Der Alltag – besser als sein Ruf

Der Alltag hat angeklopft. Er hat die schlechte Angewohnheit, einfach einzutreten. Er wartet nicht, bis wir ihn hineinbitten. Und er weiss auch warum. Ich auf jeden Fall würde ihn draussen warten lassen, bis… ja bis wann eigentlich? Wohl doch besser, wenn er nicht darauf wartet, willkommen geheissen zu werden. 

Denn die gewohnten Abläufe, regelmässig arbeiten, essen und schlafen tut uns gut. Aber wenn mein Smartphone morgens die gewohnte Melodie abspielt, kann ich einfach nichts Gutes daran finden.

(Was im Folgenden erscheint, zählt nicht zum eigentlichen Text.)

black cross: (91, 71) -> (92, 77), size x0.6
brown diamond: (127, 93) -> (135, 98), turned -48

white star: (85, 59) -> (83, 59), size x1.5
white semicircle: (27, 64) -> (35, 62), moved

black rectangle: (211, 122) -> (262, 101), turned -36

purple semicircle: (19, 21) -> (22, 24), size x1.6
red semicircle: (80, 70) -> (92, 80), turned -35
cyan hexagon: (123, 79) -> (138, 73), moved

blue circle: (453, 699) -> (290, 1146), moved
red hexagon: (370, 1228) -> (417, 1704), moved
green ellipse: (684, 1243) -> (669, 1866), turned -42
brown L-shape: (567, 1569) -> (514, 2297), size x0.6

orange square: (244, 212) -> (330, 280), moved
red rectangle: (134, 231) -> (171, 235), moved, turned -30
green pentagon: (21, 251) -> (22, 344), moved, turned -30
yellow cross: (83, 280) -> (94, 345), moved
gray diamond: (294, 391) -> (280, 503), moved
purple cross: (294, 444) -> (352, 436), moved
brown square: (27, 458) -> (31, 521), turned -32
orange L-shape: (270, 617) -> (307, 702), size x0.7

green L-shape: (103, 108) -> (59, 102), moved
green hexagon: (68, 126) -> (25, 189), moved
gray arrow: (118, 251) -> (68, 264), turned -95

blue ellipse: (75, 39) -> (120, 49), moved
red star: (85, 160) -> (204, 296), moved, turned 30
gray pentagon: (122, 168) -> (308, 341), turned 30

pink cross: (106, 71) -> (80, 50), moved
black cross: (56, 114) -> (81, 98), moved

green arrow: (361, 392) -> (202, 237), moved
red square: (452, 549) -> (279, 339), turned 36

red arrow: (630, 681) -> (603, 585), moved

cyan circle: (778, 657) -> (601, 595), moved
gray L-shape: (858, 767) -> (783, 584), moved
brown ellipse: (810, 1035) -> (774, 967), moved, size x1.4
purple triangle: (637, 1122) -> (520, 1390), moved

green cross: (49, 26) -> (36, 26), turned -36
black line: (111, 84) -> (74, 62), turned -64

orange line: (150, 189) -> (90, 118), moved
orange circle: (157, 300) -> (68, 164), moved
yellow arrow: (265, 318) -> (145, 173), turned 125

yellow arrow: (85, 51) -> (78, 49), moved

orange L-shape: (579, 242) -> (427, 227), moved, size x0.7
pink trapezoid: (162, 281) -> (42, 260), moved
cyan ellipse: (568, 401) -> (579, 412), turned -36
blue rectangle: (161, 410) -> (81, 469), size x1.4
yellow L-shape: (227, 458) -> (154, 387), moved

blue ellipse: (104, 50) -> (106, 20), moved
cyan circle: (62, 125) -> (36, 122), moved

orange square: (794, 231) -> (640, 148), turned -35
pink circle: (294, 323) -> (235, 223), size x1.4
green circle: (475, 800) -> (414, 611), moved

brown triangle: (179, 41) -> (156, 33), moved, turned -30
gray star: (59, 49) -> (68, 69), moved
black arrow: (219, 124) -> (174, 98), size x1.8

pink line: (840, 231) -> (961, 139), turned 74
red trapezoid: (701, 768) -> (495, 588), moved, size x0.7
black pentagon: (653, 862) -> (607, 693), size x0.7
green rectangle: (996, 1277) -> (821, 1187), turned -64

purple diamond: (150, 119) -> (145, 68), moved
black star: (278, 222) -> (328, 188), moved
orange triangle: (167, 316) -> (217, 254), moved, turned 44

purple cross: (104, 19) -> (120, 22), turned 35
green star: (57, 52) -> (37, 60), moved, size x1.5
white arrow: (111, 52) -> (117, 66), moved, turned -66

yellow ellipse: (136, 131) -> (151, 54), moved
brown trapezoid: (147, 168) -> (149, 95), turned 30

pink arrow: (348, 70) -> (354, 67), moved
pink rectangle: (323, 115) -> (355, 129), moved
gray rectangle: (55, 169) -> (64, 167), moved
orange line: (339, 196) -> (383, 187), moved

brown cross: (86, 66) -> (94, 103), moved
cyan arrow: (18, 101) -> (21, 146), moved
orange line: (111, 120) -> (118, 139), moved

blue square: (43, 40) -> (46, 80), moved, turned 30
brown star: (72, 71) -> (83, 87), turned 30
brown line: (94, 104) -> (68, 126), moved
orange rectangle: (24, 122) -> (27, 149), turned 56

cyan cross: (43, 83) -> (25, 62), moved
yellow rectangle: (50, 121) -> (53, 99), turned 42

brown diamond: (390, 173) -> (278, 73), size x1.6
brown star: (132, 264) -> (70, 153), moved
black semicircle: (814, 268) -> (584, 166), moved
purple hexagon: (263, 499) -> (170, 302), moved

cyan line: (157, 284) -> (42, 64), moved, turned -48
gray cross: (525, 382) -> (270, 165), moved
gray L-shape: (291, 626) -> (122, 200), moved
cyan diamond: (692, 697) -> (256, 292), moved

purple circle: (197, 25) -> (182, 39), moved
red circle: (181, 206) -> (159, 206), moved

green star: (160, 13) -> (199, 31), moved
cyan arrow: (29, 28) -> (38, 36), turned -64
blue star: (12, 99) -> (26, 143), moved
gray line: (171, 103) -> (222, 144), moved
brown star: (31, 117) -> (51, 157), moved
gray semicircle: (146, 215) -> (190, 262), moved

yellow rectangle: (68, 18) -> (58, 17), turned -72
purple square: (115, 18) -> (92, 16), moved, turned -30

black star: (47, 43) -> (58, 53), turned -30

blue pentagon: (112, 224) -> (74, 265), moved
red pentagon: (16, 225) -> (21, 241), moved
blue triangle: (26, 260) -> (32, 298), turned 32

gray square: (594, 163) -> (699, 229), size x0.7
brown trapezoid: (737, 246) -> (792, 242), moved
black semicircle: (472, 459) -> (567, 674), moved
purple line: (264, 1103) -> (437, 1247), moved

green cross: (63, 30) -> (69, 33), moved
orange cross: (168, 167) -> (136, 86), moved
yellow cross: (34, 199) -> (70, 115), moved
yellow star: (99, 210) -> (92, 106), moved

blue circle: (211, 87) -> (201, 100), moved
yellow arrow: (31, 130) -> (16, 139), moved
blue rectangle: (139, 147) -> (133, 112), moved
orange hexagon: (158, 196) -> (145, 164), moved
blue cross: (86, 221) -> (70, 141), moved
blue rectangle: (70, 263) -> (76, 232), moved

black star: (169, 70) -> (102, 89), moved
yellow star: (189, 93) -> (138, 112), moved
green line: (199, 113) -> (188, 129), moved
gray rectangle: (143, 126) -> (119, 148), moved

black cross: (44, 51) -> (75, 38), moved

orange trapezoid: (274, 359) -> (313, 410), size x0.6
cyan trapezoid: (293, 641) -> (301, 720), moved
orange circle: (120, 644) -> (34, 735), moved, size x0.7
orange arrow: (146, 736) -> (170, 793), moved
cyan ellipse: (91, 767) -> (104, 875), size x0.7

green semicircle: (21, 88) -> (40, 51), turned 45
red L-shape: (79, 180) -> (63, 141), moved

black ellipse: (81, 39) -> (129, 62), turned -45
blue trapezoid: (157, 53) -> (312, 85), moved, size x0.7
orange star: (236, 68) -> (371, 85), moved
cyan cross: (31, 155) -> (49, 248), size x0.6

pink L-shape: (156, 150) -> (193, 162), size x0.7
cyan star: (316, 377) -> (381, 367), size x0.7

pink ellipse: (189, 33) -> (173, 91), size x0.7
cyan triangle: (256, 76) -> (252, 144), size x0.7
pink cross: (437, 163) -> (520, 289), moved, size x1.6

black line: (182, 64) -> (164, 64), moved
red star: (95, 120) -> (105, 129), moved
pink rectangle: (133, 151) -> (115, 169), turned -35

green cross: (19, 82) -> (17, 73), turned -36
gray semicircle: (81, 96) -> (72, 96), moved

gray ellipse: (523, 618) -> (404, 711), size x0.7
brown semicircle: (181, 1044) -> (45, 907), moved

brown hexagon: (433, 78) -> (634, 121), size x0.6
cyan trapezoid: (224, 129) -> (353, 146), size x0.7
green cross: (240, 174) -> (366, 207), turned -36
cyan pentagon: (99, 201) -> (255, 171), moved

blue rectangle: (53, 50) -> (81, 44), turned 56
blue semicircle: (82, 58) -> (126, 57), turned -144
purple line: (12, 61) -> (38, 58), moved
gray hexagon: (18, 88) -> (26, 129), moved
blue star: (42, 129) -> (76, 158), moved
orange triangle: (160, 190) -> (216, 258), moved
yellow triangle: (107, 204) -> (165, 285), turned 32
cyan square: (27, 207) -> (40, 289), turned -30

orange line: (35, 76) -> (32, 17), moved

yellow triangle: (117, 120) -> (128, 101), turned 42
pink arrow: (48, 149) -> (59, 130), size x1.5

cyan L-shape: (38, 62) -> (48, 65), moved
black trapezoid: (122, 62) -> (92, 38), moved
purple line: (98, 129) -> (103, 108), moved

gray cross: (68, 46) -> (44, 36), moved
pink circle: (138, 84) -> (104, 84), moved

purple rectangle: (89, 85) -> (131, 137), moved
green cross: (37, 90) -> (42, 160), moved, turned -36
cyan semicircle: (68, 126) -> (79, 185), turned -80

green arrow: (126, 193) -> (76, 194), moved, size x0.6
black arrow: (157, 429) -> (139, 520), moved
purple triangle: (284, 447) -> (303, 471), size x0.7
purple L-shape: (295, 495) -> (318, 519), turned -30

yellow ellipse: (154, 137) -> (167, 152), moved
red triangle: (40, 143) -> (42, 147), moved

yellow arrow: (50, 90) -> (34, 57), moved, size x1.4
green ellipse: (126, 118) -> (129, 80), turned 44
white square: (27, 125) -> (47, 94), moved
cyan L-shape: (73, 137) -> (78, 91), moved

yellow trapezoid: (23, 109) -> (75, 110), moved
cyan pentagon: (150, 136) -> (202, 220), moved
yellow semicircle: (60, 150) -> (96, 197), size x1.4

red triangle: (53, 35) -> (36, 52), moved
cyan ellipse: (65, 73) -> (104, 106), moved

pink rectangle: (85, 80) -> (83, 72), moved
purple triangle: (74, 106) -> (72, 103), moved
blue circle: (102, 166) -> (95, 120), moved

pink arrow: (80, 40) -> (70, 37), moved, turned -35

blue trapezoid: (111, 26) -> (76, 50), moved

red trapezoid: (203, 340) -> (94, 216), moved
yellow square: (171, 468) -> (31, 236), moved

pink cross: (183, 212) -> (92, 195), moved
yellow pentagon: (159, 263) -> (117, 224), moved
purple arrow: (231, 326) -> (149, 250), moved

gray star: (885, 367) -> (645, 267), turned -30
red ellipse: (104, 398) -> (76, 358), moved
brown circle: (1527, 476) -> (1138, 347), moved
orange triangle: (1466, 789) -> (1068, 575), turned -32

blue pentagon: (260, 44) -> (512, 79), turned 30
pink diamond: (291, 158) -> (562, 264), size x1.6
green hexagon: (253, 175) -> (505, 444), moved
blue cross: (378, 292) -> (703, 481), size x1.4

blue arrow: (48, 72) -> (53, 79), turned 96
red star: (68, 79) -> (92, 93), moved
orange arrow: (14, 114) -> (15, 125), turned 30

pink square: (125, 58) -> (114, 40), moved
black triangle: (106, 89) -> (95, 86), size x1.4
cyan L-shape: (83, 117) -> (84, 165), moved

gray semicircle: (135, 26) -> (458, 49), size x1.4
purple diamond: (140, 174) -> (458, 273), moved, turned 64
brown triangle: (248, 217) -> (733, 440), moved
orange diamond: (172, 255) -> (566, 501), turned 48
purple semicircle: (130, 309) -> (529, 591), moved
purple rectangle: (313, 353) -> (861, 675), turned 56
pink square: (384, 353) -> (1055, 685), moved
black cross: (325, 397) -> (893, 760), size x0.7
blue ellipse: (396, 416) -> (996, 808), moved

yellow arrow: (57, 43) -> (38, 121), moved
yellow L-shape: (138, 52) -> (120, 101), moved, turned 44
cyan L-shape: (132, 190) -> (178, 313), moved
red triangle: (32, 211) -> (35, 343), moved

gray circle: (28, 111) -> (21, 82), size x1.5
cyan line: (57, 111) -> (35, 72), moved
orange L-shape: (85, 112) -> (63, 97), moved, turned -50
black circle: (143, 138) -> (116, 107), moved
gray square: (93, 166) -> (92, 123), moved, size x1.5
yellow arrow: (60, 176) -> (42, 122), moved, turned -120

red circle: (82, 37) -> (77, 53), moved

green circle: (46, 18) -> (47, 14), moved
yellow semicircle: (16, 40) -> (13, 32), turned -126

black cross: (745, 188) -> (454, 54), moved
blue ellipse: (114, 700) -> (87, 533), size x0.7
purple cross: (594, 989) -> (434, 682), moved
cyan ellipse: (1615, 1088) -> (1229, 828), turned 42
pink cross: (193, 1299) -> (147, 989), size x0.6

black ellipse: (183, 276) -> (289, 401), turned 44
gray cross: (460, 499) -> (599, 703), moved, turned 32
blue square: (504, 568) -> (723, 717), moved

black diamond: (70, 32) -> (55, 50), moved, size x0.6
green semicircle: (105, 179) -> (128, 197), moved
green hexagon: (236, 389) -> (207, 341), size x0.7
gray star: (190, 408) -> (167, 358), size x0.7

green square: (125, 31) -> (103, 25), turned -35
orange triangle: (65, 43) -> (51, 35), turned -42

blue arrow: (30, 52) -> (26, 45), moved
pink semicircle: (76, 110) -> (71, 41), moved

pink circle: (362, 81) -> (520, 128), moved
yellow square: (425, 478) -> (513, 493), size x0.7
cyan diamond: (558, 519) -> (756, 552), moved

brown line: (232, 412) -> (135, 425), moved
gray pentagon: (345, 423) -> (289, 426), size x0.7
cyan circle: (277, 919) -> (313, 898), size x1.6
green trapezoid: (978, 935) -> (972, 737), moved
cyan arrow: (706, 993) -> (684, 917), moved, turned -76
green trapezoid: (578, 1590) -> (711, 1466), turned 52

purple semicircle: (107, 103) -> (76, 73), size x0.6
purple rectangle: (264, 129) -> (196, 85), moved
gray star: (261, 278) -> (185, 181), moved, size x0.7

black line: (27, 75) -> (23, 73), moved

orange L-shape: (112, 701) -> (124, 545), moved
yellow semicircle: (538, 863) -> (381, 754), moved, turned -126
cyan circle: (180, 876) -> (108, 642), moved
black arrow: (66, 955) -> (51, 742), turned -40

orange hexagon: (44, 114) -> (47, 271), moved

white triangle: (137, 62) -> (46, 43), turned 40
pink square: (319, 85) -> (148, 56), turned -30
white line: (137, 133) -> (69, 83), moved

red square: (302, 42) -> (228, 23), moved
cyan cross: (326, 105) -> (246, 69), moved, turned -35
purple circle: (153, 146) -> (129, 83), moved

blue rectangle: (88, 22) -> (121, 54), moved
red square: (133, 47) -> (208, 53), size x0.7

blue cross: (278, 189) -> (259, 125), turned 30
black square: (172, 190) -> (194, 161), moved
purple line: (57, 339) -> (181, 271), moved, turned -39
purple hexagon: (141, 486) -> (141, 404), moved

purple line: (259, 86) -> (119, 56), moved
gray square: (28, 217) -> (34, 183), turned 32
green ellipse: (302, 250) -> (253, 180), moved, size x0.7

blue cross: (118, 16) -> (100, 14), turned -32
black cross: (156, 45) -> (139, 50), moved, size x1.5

Draussen dämmert es. Der kahle Nussbaum hat Raureif an seinen Ästen, dahinter verliert sich die Landschaft im dichten Nebel. Die Wolkendecke hat sich niedergelassen und macht gar nicht den Anschein, als würde sie bald wieder gehen wollen. Tapfer geben die Strassenlaternen einen jämmerlichen, orangenen Schein von sich. Der Thermometer zeigt Minusgrade. Ich meine die Kälte durch die Fensterscheiben hindurch zu spüren. Melancholie erfasst mein Herz. 

Und jetzt muss ich auch noch die Jungmannschaft aus dem Schlaf reisen. Ich mache mich auf und fange bei meinem Ältesten an. Seine Reaktion gleicht der meinen vor einer halben Stunde. Während er und seine Brüder mir das Aufstehen erleichtern, muss für ihn die eine Turnstunde am Montagmorgen als Motivation ausreichen. 

Zurück in der Küche hat die vergessene Milch die Pfanne bereits verlassen und kocht auf der Herdplatte weiter. Die Kinder verlassen das Haus zur selben Zeit wie das Läuten der Schulglocke und mein Jüngster beklagt sich bereits nach einer halben Stunde über Langeweile. Ein klarer Fall von Alltag.

Mittags, bei strahlendem Sonnenschein, hat sich meine Laune wesentlich gebessert. Als ich den Härdöpfugratin auf den Tisch stelle, tönts prompt: „Hani ned gärn!“ Ja, der Alltag ist ohne Zweifel zurückgekehrt. Und so schlimm ist er nun auch wieder nicht.